— ASSIGNMENT —
For the material below, set down exactly the lines between the one containing "Interview: Lymphoedema at Offal Fest" and the last line, both included, leaving every picture out.

— THE INPUT —
####
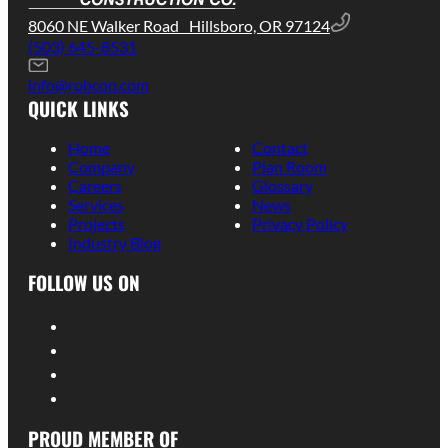
8060 NE Walker Road Hillsboro, OR 97124
(503) 645-8531
info@robcon.com
QUICK LINKS
Home
Contact
Company
Plan Room
Careers
Glossary
Services
News
Projects
Privacy Policy
Industry Blog
FOLLOW US ON
PROUD MEMBER OF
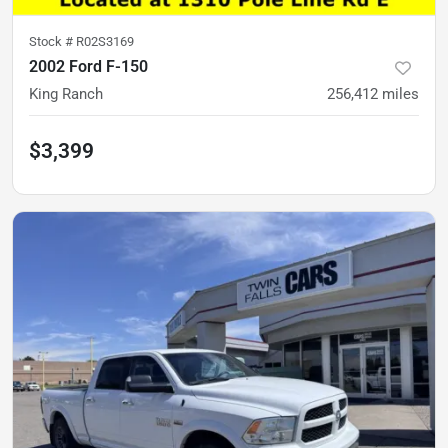
Stock #
R02S3169
2002 Ford F-150
King Ranch
256,412
miles
$3,399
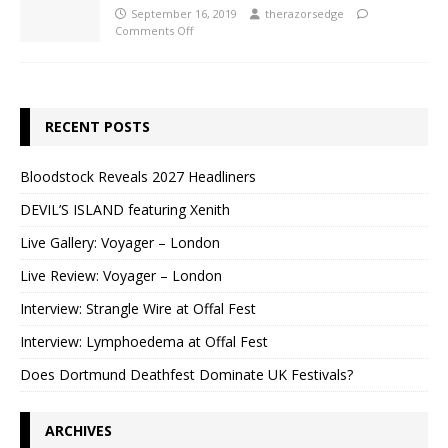
September 16, 2019
therazorsedge
Comments Off
RECENT POSTS
Bloodstock Reveals 2027 Headliners
DEVIL’S ISLAND featuring Xenith
Live Gallery: Voyager – London
Live Review: Voyager – London
Interview: Strangle Wire at Offal Fest
Interview: Lymphoedema at Offal Fest
Does Dortmund Deathfest Dominate UK Festivals?
ARCHIVES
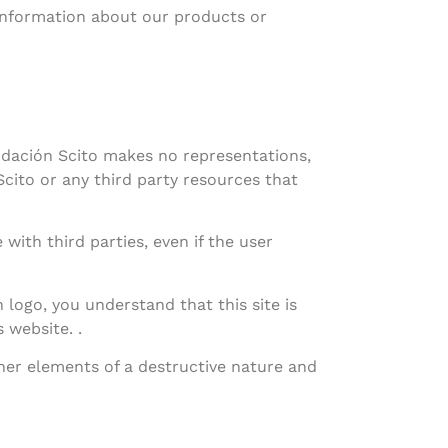
 information about our products or
ndación Scito makes no representations,
cito or any third party resources that
with third parties, even if the user
ogo, you understand that this site is
 website. .
ther elements of a destructive nature and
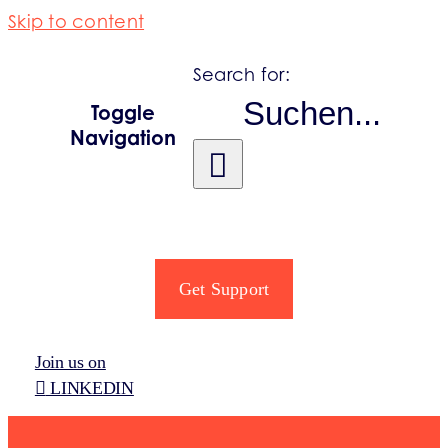
Skip to content
Search for:
Toggle
Navigation
PRODUCER OBLIGATIONS
REGISTRO PRO
Get Support
SECTORS
Join us on
LINKEDIN
INFORMATION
####
— EXPECTED ANSWER —
Interview: Lymphoedema at Offal Fest
Does Dortmund Deathfest Dominate UK Festivals?
ARCHIVES
 information about our products or
ndación Scito makes no representations,
cito or any third party resources that
with third parties, even if the user
ogo, you understand that this site is
 website. .
ther elements of a destructive nature and
Skip to content
Search for:
Toggle
Navigation
PRODUCER OBLIGATIONS
REGISTRO PRO
Get Support
SECTORS
Join us on
LINKEDIN
INFORMATION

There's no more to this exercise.